Saturday, 22 June 2013

'Map to the Stars' by Kristen Bailey

Harry has never slept alone.

Every night his mother curls herself around his body and lies with him.  She closes her eyes and pretends to be asleep but secretly she’s making shopping lists and thinking about the TV schedule.  Tonight, Harry takes
his finger and traces the freckles that outline the curve of her cheek.  He stops at the mole on her jaw line.

‘What do these dots mean, Mama?’

‘It’s a map,’ she says, her eyes still closed.  ‘Go to sleep.’

‘A map to where?’

‘The stars.’

‘Then why is it on your face?  Maps should be on paper, in books.’ She remembers they need laundry powder.  And salt. ‘Because I’m special, a chosen one.’ He pauses.  ‘But one day your face will get old and wrinkly and the map won’t look right anymore.  And you’ll die and they won’t be able to keep your face.’
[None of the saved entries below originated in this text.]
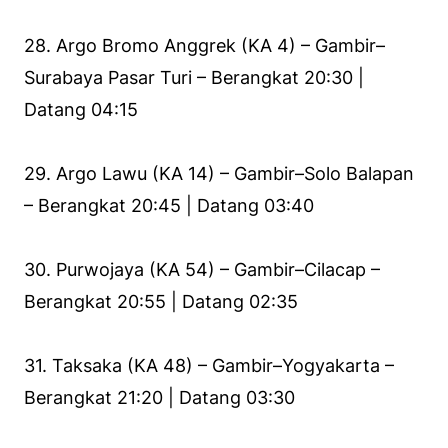
28. Argo Bromo Anggrek (KA 4) – Gambir–
Surabaya Pasar Turi – Berangkat 20:30 |
Datang 04:15
29. Argo Lawu (KA 14) – Gambir–Solo Balapan
– Berangkat 20:45 | Datang 03:40
30. Purwojaya (KA 54) – Gambir–Cilacap –
Berangkat 20:55 | Datang 02:35
31. Taksaka (KA 48) – Gambir–Yogyakarta –
Berangkat 21:20 | Datang 03:30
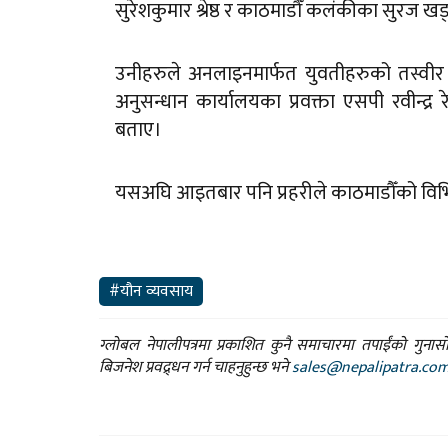
सुरेशकुमार श्रेष्ठ र काठमाडौँ कलंकीका सुरज ख
उनीहरुले अनलाइनमार्फत युवतीहरुको तस्वीर 
अनुसन्धान कार्यालयका प्रवक्ता एसपी रवीन्द
बताए।
यसअघि आइतबार पनि प्रहरीले काठमाडौँको विभि
#यौन व्यवसाय
ग्लोबल नेपालीपत्रमा प्रकाशित कुनै समाचारमा तपाईंको गुन
बिजनेश प्रवद्र्धन गर्न चाहनुहुन्छ भने
sales@nepalipatra.co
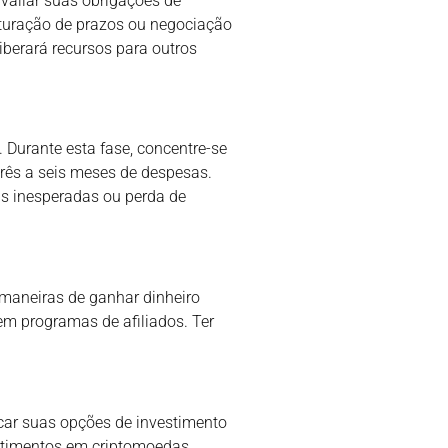
valiar suas obrigações de
uturação de prazos ou negociação
iberará recursos para outros
Durante esta fase, concentre-se
três a seis meses de despesas.
as inesperadas ou perda de
 maneiras de ganhar dinheiro
em programas de afiliados. Ter
car suas opções de investimento
vestimentos em criptomoedas.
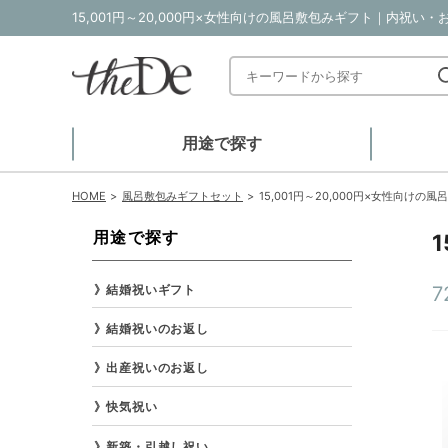
15,001円～20,000円×女性向けの風呂敷包みギフト｜内祝い
用途で探す
HOME
風呂敷包みギフトセット
15,001円～20,000円×女性向けの
用途で探す
結婚祝いギフト
7
結婚祝いのお返し
出産祝いのお返し
快気祝い
新築・引越し祝い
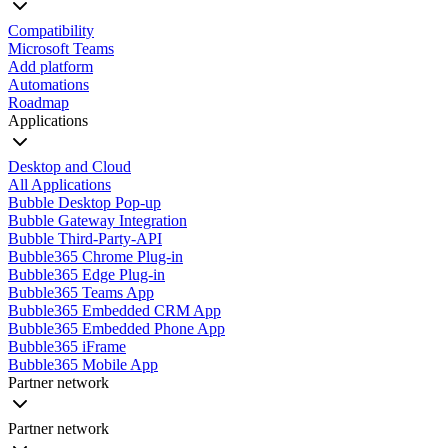
Compatibility
Microsoft Teams
Add platform
Automations
Roadmap
Applications
Desktop and Cloud
All Applications
Bubble Desktop Pop-up
Bubble Gateway Integration
Bubble Third-Party-API
Bubble365 Chrome Plug-in
Bubble365 Edge Plug-in
Bubble365 Teams App
Bubble365 Embedded CRM App
Bubble365 Embedded Phone App
Bubble365 iFrame
Bubble365 Mobile App
Partner network
Partner network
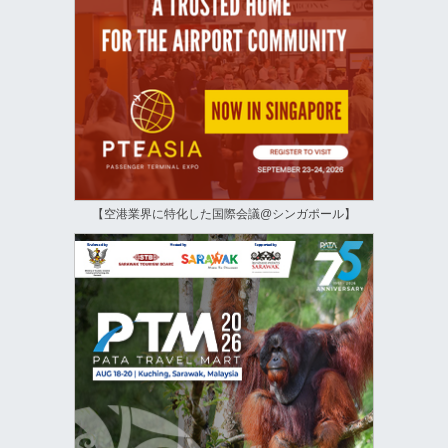
【空港業界に特化した国際会議@シンガポール】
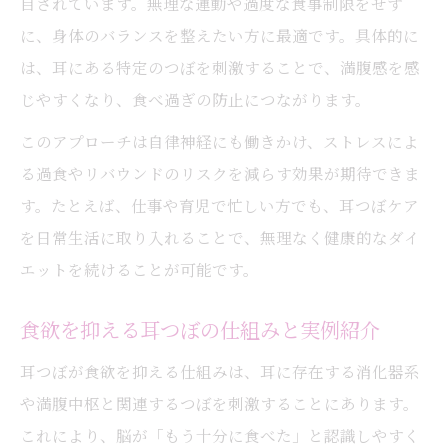
目されています。無理な運動や過度な食事制限をせず
に、身体のバランスを整えたい方に最適です。具体的に
は、耳にある特定のつぼを刺激することで、満腹感を感
じやすくなり、食べ過ぎの防止につながります。
このアプローチは自律神経にも働きかけ、ストレスによ
る過食やリバウンドのリスクを減らす効果が期待できま
す。たとえば、仕事や育児で忙しい方でも、耳つぼケア
を日常生活に取り入れることで、無理なく健康的なダイ
エットを続けることが可能です。
食欲を抑える耳つぼの仕組みと実例紹介
耳つぼが食欲を抑える仕組みは、耳に存在する消化器系
や満腹中枢と関連するつぼを刺激することにあります。
これにより、脳が「もう十分に食べた」と認識しやすく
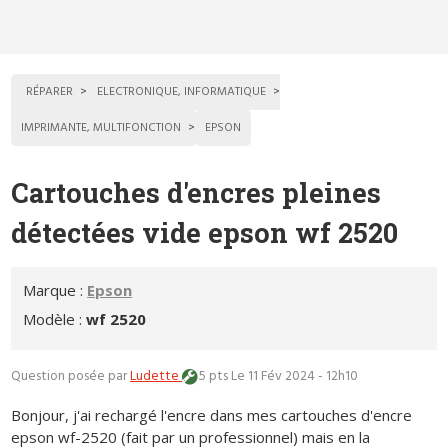
RÉPARER
ELECTRONIQUE, INFORMATIQUE
IMPRIMANTE, MULTIFONCTION
EPSON
Cartouches d'encres pleines
détectées vide epson wf 2520
Marque :
Epson
Modèle :
wf 2520
Question posée par
Ludette
5 pts
Le 11 Fév 2024 - 12h10
Bonjour, j'ai rechargé l'encre dans mes cartouches d'encre
epson wf-2520 (fait par un professionnel) mais en la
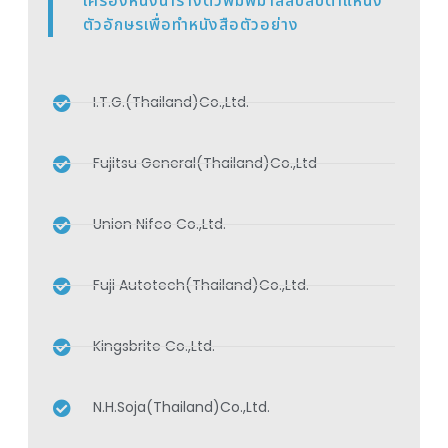
เครื่องหนึ่งนำรางตัวพิมพ์มาสลับสับตำแหน่ง
ตัวอักษรเพื่อทำหนังสือตัวอย่าง
I.T.G.(Thailand)Co.,Ltd.
Fujitsu General(Thailand)Co.,Ltd
Union Nifco Co.,Ltd.
Fuji Autotech(Thailand)Co.,Ltd.
Kingsbrite Co.,Ltd.
N.H.Soja(Thailand)Co.,Ltd.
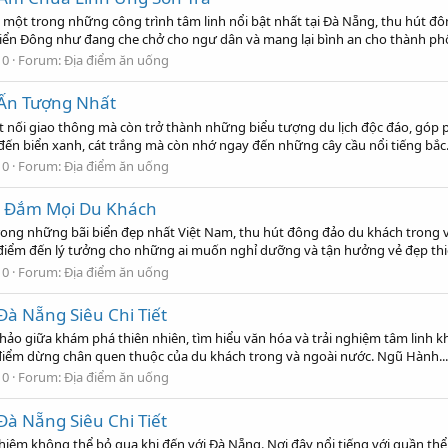
một trong những công trình tâm linh nổi bật nhất tại Đà Nẵng, thu hút đ
iển Đông như đang che chở cho ngư dân và mang lại bình an cho thành phố
 0
Forum:
Địa điểm ăn uống
 Ấn Tượng Nhất
kết nối giao thông mà còn trở thành những biểu tượng du lịch độc đáo, góp
ến biển xanh, cát trắng mà còn nhớ ngay đến những cây cầu nổi tiếng bắc.
 0
Forum:
Địa điểm ăn uống
y Đắm Mọi Du Khách
ong những bãi biển đẹp nhất Việt Nam, thu hút đông đảo du khách trong và
điểm đến lý tưởng cho những ai muốn nghỉ dưỡng và tận hưởng vẻ đẹp thiê
 0
Forum:
Địa điểm ăn uống
à Nẵng Siêu Chi Tiết
 hảo giữa khám phá thiên nhiên, tìm hiểu văn hóa và trải nghiệm tâm linh
 điểm dừng chân quen thuộc của du khách trong và ngoài nước. Ngũ Hành...
 0
Forum:
Địa điểm ăn uống
à Nẵng Siêu Chi Tiết
hiệm không thể bỏ qua khi đến với Đà Nẵng. Nơi đây nổi tiếng với quần th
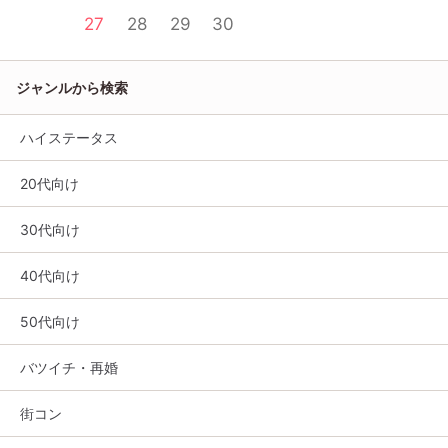
27
28
29
30
ジャンルから検索
ハイステータス
20代向け
30代向け
40代向け
50代向け
バツイチ・再婚
街コン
She opens her eyes.  He traces his fingers along her eyebrows and smiles.  'Good night.’  He finally goes to sleep.  He dreams about this special map, and how it leads his baked bean tin spaceship to a planet ruled by monkeys who wear waistcoats.  His mother, like she does every other night, falls asleep next to him.  She dreams about her face melting off like wax and awakes with a startle at midnight to find her evening has gone and she’s hurt her neck.

*

Harry sleeps alone these days, in a pod built for one, attached to a wall.  He unbuttons his rest bag and he’s carried to the control panels in zero gravity.

‘Niner, five niner, come in.  Can we get a progress report on the mining expedition?’

‘The minerals report is coming to you now.’

The craft is never silent.  Switch gear and air vents click and hum in harmony.  Fuzzy messages break the monotony to check he’s still there with them.  Harry gets a glimpse of the darkness outside.  A halo of light makes the planet’s atmosphere glow bright and neon.  Stars flicker in the distance.  They have never looked real, like dots on a dashboard.  He remembers they used to shine brightly against alabaster white.  They used to move according to whether she was happy or angry or confused.  These ones carve out direct routes, fixed patterns.  Hers weaved themselves around her features.  They shone more brightly with the sun.

‘The carbyte levels are misleading.  We’ll need repeat measures of these.’

‘Copy that.’

Harry eats from a packet of freeze dried granules.  He readies the extravehicular mobility unit and moves into the depressurised zone of the craft.  He opens the doors.  Maybe the stars were just always in her; for now she is part of the stars.  There was never any map.  He takes a step on to the planet, clouds of dust displace and float into nothing.  He smiles.  He looks out into the silence; still dreaming, still waiting for that monkey in a waistcoat.